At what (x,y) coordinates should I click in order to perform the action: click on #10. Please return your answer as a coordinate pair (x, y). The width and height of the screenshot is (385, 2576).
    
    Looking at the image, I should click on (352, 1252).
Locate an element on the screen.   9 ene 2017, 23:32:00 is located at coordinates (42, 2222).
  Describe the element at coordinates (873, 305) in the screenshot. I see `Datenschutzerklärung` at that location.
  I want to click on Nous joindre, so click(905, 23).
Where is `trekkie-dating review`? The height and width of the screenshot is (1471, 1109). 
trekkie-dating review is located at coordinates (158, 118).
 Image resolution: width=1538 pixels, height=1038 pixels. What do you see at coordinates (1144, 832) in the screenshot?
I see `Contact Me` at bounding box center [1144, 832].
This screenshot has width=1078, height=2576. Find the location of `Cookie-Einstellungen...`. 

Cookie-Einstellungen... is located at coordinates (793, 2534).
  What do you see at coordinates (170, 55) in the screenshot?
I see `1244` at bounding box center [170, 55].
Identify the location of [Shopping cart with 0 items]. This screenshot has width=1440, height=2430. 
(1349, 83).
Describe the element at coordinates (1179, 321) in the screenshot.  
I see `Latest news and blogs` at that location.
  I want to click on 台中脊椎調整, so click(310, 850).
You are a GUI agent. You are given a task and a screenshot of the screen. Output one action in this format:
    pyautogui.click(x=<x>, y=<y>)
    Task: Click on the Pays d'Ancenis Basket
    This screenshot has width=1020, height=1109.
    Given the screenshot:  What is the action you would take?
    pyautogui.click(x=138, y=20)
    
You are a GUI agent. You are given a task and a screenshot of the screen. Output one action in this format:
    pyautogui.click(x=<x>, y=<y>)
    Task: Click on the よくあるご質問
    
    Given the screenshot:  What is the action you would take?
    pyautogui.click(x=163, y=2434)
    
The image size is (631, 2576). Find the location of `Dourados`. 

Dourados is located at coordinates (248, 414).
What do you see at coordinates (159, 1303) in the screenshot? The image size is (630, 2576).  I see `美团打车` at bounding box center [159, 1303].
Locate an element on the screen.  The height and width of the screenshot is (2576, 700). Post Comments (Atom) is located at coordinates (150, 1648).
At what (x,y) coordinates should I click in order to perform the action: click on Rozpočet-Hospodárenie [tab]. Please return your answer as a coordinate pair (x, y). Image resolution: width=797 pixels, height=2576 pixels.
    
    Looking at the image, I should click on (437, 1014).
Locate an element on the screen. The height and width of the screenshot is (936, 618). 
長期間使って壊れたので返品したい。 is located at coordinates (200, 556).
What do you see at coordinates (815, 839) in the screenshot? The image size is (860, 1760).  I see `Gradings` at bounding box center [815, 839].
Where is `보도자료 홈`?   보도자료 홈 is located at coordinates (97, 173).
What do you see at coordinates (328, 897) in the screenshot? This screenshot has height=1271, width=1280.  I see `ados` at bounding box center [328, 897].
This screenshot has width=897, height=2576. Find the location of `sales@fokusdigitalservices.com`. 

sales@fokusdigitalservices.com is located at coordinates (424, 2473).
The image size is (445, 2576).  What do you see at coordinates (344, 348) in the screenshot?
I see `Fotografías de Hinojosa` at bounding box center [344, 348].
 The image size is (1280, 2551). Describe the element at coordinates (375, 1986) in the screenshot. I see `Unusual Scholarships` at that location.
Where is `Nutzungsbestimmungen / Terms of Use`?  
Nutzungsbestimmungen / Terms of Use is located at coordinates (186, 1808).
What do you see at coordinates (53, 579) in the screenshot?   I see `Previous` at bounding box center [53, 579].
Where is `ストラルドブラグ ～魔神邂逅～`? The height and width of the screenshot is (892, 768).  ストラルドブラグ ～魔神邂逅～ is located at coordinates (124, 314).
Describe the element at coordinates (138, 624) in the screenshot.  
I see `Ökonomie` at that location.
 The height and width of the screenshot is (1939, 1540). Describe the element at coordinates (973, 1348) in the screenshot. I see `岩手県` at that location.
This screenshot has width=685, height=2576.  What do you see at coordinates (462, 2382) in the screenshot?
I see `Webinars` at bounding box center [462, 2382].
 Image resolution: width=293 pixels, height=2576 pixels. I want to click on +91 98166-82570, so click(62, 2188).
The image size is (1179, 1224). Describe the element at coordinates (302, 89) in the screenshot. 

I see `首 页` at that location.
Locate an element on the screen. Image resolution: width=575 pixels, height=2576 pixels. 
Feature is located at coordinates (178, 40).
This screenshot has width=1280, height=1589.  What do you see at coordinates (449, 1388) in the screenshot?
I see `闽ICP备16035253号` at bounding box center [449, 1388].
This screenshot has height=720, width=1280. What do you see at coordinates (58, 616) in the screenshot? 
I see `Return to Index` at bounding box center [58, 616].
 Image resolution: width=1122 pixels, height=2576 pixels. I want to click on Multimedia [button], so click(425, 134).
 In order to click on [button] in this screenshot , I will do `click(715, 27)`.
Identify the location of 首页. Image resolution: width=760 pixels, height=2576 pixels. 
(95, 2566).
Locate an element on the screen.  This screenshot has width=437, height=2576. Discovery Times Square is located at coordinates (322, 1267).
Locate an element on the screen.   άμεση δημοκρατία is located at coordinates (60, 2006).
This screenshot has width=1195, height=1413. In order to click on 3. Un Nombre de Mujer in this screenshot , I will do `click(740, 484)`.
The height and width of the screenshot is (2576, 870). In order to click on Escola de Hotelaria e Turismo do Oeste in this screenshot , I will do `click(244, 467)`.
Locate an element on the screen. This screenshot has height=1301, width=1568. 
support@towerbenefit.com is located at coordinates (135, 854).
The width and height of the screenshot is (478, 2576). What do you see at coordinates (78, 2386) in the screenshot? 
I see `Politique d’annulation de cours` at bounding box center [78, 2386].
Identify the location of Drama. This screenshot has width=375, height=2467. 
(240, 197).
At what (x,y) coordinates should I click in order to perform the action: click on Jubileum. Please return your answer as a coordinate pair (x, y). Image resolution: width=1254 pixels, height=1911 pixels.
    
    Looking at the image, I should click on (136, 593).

* What you are asked to do: Return all of the entries word for word.

* Task response:
At what (x,y) coordinates should I click in order to perform the action: click on #10. Please return your answer as a coordinate pair (x, y). The width and height of the screenshot is (385, 2576).
    
    Looking at the image, I should click on (352, 1252).
Locate an element on the screen.   9 ene 2017, 23:32:00 is located at coordinates (42, 2222).
  Describe the element at coordinates (873, 305) in the screenshot. I see `Datenschutzerklärung` at that location.
  I want to click on Nous joindre, so click(905, 23).
Where is `trekkie-dating review`? The height and width of the screenshot is (1471, 1109). 
trekkie-dating review is located at coordinates (158, 118).
 Image resolution: width=1538 pixels, height=1038 pixels. What do you see at coordinates (1144, 832) in the screenshot?
I see `Contact Me` at bounding box center [1144, 832].
This screenshot has width=1078, height=2576. Find the location of `Cookie-Einstellungen...`. 

Cookie-Einstellungen... is located at coordinates (793, 2534).
  What do you see at coordinates (170, 55) in the screenshot?
I see `1244` at bounding box center [170, 55].
Identify the location of [Shopping cart with 0 items]. This screenshot has width=1440, height=2430. 
(1349, 83).
Describe the element at coordinates (1179, 321) in the screenshot.  
I see `Latest news and blogs` at that location.
  I want to click on 台中脊椎調整, so click(310, 850).
You are a GUI agent. You are given a task and a screenshot of the screen. Output one action in this format:
    pyautogui.click(x=<x>, y=<y>)
    Task: Click on the Pays d'Ancenis Basket
    This screenshot has width=1020, height=1109.
    Given the screenshot:  What is the action you would take?
    pyautogui.click(x=138, y=20)
    
You are a GUI agent. You are given a task and a screenshot of the screen. Output one action in this format:
    pyautogui.click(x=<x>, y=<y>)
    Task: Click on the よくあるご質問
    
    Given the screenshot:  What is the action you would take?
    pyautogui.click(x=163, y=2434)
    
The image size is (631, 2576). Find the location of `Dourados`. 

Dourados is located at coordinates (248, 414).
What do you see at coordinates (159, 1303) in the screenshot? The image size is (630, 2576).  I see `美团打车` at bounding box center [159, 1303].
Locate an element on the screen.  The height and width of the screenshot is (2576, 700). Post Comments (Atom) is located at coordinates (150, 1648).
At what (x,y) coordinates should I click in order to perform the action: click on Rozpočet-Hospodárenie [tab]. Please return your answer as a coordinate pair (x, y). Image resolution: width=797 pixels, height=2576 pixels.
    
    Looking at the image, I should click on (437, 1014).
Locate an element on the screen. The height and width of the screenshot is (936, 618). 
長期間使って壊れたので返品したい。 is located at coordinates (200, 556).
What do you see at coordinates (815, 839) in the screenshot? The image size is (860, 1760).  I see `Gradings` at bounding box center [815, 839].
Where is `보도자료 홈`?   보도자료 홈 is located at coordinates (97, 173).
What do you see at coordinates (328, 897) in the screenshot? This screenshot has height=1271, width=1280.  I see `ados` at bounding box center [328, 897].
This screenshot has width=897, height=2576. Find the location of `sales@fokusdigitalservices.com`. 

sales@fokusdigitalservices.com is located at coordinates (424, 2473).
The image size is (445, 2576).  What do you see at coordinates (344, 348) in the screenshot?
I see `Fotografías de Hinojosa` at bounding box center [344, 348].
 The image size is (1280, 2551). Describe the element at coordinates (375, 1986) in the screenshot. I see `Unusual Scholarships` at that location.
Where is `Nutzungsbestimmungen / Terms of Use`?  
Nutzungsbestimmungen / Terms of Use is located at coordinates (186, 1808).
What do you see at coordinates (53, 579) in the screenshot?   I see `Previous` at bounding box center [53, 579].
Where is `ストラルドブラグ ～魔神邂逅～`? The height and width of the screenshot is (892, 768).  ストラルドブラグ ～魔神邂逅～ is located at coordinates (124, 314).
Describe the element at coordinates (138, 624) in the screenshot.  
I see `Ökonomie` at that location.
 The height and width of the screenshot is (1939, 1540). Describe the element at coordinates (973, 1348) in the screenshot. I see `岩手県` at that location.
This screenshot has width=685, height=2576.  What do you see at coordinates (462, 2382) in the screenshot?
I see `Webinars` at bounding box center [462, 2382].
 Image resolution: width=293 pixels, height=2576 pixels. I want to click on +91 98166-82570, so click(62, 2188).
The image size is (1179, 1224). Describe the element at coordinates (302, 89) in the screenshot. 

I see `首 页` at that location.
Locate an element on the screen. Image resolution: width=575 pixels, height=2576 pixels. 
Feature is located at coordinates (178, 40).
This screenshot has width=1280, height=1589.  What do you see at coordinates (449, 1388) in the screenshot?
I see `闽ICP备16035253号` at bounding box center [449, 1388].
This screenshot has height=720, width=1280. What do you see at coordinates (58, 616) in the screenshot? 
I see `Return to Index` at bounding box center [58, 616].
 Image resolution: width=1122 pixels, height=2576 pixels. I want to click on Multimedia [button], so click(425, 134).
 In order to click on [button] in this screenshot , I will do `click(715, 27)`.
Identify the location of 首页. Image resolution: width=760 pixels, height=2576 pixels. 
(95, 2566).
Locate an element on the screen.  This screenshot has width=437, height=2576. Discovery Times Square is located at coordinates (322, 1267).
Locate an element on the screen.   άμεση δημοκρατία is located at coordinates (60, 2006).
This screenshot has width=1195, height=1413. In order to click on 3. Un Nombre de Mujer in this screenshot , I will do `click(740, 484)`.
The height and width of the screenshot is (2576, 870). In order to click on Escola de Hotelaria e Turismo do Oeste in this screenshot , I will do `click(244, 467)`.
Locate an element on the screen. This screenshot has height=1301, width=1568. 
support@towerbenefit.com is located at coordinates (135, 854).
The width and height of the screenshot is (478, 2576). What do you see at coordinates (78, 2386) in the screenshot? 
I see `Politique d’annulation de cours` at bounding box center [78, 2386].
Identify the location of Drama. This screenshot has width=375, height=2467. 
(240, 197).
At what (x,y) coordinates should I click in order to perform the action: click on Jubileum. Please return your answer as a coordinate pair (x, y). Image resolution: width=1254 pixels, height=1911 pixels.
    
    Looking at the image, I should click on (136, 593).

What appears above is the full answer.